[What is expected]: Word for word, transcribe the material below from its first line to the line with "बेकार बैठे रहते", both included.

[Data to examine]:
################
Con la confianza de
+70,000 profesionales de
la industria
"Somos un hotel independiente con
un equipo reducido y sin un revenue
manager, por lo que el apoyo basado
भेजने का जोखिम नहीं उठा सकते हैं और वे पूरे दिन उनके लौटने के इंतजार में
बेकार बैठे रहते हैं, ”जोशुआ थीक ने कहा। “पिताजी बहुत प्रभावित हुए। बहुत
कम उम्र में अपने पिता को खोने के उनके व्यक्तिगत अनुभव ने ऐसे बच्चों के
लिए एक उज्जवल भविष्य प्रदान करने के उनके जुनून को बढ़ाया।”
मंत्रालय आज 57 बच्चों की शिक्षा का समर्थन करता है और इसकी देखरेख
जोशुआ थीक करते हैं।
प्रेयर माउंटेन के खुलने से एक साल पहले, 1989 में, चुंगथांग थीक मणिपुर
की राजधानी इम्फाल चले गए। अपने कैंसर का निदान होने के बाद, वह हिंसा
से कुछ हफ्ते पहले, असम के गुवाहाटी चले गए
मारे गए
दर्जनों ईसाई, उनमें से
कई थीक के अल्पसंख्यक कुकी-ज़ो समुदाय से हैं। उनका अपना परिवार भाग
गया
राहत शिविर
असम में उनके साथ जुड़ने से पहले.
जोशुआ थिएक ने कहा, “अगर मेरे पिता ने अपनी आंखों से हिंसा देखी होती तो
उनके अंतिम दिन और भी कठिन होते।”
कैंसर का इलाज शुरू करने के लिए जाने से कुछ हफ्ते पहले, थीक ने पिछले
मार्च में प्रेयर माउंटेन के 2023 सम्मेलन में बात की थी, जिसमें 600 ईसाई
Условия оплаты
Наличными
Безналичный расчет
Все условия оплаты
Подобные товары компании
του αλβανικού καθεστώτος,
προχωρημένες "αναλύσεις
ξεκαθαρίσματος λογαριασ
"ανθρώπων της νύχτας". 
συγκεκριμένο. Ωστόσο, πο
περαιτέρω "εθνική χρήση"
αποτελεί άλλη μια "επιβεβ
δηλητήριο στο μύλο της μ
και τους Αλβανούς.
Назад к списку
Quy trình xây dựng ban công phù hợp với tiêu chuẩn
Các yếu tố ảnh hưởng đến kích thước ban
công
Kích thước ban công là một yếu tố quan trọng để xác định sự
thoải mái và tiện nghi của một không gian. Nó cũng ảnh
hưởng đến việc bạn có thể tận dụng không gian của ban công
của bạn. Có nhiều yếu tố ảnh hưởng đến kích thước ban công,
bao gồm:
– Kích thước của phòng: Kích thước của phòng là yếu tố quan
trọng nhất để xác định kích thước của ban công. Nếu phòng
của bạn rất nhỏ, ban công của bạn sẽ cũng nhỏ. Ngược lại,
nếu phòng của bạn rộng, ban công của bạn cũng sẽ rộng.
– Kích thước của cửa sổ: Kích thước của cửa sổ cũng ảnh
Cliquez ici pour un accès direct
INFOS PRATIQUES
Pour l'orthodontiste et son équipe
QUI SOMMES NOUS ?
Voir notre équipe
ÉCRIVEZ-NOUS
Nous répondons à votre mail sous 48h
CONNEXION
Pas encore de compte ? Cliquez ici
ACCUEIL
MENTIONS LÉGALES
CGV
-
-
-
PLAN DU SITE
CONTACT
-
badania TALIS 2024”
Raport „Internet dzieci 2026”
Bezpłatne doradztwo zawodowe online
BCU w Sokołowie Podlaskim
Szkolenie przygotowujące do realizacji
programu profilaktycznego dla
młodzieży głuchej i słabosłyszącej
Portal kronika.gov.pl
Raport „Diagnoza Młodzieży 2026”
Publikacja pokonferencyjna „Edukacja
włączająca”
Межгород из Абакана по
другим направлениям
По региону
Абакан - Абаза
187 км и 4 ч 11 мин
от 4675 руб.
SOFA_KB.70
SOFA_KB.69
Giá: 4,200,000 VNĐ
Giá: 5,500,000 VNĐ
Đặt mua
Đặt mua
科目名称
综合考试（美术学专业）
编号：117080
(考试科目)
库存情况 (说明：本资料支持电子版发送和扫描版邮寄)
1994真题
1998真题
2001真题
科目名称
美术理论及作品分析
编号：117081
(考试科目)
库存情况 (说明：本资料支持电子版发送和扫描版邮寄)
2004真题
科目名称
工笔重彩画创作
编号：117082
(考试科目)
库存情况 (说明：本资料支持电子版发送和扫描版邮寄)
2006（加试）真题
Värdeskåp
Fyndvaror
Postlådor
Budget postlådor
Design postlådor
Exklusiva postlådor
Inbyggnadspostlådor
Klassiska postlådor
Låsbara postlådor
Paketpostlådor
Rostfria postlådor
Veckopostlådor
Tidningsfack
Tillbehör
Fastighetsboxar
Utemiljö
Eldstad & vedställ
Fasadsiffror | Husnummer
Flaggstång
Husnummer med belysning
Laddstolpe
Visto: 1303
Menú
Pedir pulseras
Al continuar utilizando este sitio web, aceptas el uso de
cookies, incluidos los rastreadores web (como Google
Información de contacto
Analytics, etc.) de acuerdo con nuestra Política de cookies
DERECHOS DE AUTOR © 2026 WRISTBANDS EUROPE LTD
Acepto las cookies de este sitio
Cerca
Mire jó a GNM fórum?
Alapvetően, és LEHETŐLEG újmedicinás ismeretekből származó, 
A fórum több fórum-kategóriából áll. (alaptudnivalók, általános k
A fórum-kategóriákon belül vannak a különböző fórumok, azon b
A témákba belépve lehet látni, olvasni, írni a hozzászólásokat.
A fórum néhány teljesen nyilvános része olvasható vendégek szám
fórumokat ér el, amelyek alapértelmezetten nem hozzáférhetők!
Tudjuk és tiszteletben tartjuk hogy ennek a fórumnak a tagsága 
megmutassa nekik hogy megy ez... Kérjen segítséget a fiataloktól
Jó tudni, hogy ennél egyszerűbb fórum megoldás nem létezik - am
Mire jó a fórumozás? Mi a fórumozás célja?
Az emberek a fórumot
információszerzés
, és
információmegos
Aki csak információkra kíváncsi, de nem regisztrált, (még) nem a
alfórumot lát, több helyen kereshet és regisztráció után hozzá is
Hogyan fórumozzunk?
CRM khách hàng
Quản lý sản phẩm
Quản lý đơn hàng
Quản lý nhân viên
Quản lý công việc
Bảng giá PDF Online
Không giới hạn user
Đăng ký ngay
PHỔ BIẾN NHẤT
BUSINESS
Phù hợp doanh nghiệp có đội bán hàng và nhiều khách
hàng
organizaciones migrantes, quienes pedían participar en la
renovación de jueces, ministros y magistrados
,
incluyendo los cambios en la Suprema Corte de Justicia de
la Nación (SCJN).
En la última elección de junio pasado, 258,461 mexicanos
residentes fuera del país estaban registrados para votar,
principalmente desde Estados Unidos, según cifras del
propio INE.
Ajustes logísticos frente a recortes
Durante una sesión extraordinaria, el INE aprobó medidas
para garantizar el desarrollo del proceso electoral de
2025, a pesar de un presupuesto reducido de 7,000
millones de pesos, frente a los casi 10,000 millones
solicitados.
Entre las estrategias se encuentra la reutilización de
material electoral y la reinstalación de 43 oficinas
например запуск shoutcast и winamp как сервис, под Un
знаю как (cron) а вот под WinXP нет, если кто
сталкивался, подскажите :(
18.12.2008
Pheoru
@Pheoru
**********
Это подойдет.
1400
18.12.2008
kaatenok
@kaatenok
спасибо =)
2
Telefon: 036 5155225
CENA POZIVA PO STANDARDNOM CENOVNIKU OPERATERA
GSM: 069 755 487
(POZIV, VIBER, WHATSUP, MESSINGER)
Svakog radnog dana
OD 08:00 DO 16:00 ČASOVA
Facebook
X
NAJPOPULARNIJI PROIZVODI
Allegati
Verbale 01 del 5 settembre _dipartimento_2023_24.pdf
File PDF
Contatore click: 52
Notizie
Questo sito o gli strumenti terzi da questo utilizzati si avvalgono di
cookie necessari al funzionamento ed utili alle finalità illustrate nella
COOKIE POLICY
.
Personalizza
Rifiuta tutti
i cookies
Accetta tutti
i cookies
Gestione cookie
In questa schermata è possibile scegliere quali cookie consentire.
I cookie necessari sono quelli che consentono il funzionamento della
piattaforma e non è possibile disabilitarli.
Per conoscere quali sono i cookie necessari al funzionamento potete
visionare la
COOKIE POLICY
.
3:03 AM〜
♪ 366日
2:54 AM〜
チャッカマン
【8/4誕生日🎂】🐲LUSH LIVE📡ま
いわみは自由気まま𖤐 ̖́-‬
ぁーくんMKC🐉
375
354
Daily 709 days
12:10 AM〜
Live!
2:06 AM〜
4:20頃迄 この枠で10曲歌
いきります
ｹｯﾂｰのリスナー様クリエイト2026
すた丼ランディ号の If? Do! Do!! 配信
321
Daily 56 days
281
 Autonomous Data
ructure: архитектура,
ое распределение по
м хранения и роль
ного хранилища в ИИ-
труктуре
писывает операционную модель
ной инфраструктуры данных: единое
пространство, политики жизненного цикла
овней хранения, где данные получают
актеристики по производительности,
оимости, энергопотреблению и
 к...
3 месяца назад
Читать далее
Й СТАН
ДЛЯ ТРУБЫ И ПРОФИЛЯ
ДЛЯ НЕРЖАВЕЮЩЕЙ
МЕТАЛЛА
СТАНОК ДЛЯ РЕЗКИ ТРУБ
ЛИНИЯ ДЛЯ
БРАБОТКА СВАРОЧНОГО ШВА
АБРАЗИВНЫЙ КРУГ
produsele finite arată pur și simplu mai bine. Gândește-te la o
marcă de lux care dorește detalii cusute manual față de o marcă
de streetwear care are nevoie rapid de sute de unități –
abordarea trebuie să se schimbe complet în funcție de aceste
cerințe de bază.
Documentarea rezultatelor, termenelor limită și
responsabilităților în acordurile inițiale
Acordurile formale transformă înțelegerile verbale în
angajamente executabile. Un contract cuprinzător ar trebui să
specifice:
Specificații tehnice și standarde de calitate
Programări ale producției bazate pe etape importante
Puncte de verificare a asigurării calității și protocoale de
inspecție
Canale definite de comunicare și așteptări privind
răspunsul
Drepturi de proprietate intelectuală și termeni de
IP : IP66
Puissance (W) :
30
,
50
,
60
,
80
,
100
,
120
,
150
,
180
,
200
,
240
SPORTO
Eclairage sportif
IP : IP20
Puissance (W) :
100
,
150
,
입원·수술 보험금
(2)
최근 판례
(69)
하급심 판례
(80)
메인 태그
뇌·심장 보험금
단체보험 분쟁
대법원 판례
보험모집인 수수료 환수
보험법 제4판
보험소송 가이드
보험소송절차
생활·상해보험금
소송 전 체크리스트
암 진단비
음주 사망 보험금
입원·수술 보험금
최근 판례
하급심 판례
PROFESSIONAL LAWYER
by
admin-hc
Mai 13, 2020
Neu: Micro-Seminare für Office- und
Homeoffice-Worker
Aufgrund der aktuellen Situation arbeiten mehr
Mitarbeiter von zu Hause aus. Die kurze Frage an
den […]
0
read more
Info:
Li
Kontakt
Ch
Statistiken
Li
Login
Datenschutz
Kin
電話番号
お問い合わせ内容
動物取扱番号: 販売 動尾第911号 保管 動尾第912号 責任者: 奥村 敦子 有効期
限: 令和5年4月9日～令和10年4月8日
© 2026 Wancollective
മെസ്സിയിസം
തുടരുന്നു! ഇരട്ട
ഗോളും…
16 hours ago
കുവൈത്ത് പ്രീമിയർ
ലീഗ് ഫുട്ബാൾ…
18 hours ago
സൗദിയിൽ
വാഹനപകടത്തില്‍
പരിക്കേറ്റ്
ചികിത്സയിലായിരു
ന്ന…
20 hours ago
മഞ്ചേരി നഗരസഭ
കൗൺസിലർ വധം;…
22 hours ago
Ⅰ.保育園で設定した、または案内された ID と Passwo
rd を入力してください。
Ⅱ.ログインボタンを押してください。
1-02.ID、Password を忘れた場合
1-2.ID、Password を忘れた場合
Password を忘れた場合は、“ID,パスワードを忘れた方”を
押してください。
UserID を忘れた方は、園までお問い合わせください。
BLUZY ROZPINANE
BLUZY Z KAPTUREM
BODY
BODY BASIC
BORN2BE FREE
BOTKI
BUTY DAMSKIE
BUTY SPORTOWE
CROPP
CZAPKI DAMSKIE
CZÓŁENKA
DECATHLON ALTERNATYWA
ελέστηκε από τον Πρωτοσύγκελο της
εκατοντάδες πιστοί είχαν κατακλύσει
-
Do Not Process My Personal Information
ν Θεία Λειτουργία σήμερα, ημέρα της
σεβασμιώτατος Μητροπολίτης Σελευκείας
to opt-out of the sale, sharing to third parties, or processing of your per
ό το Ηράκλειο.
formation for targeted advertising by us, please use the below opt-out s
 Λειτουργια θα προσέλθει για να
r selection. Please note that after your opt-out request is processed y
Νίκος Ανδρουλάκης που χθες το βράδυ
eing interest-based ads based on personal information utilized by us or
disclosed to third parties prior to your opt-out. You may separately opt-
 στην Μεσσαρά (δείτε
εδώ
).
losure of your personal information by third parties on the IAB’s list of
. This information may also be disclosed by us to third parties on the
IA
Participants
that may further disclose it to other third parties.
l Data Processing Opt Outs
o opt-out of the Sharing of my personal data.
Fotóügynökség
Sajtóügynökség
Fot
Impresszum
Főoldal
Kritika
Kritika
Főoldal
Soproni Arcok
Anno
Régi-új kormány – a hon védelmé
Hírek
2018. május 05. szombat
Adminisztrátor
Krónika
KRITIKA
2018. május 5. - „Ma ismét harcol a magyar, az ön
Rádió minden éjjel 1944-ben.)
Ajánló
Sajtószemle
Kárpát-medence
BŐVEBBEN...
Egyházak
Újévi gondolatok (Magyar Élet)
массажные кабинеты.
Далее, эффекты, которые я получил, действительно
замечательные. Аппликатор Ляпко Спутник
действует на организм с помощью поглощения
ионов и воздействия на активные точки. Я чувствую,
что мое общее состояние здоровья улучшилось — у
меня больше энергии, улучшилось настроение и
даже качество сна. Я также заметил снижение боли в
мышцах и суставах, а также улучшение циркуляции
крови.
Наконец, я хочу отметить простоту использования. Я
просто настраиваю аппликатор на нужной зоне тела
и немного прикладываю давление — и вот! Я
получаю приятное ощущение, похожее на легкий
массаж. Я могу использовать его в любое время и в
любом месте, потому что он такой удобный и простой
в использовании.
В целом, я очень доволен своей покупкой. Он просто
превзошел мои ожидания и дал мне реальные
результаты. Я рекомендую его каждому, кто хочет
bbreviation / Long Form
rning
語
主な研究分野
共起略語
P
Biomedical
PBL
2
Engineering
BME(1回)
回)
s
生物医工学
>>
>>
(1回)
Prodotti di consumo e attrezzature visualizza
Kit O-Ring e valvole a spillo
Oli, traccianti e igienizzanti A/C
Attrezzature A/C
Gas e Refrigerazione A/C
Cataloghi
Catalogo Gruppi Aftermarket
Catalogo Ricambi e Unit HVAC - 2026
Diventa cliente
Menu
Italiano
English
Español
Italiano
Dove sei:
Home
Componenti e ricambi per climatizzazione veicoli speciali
################
[Answer]:
Con la confianza de
+70,000 profesionales de
la industria
"Somos un hotel independiente con
un equipo reducido y sin un revenue
manager, por lo que el apoyo basado
भेजने का जोखिम नहीं उठा सकते हैं और वे पूरे दिन उनके लौटने के इंतजार में
बेकार बैठे रहते हैं, ”जोशुआ थीक ने कहा। “पिताजी बहुत प्रभावित हुए। बहुत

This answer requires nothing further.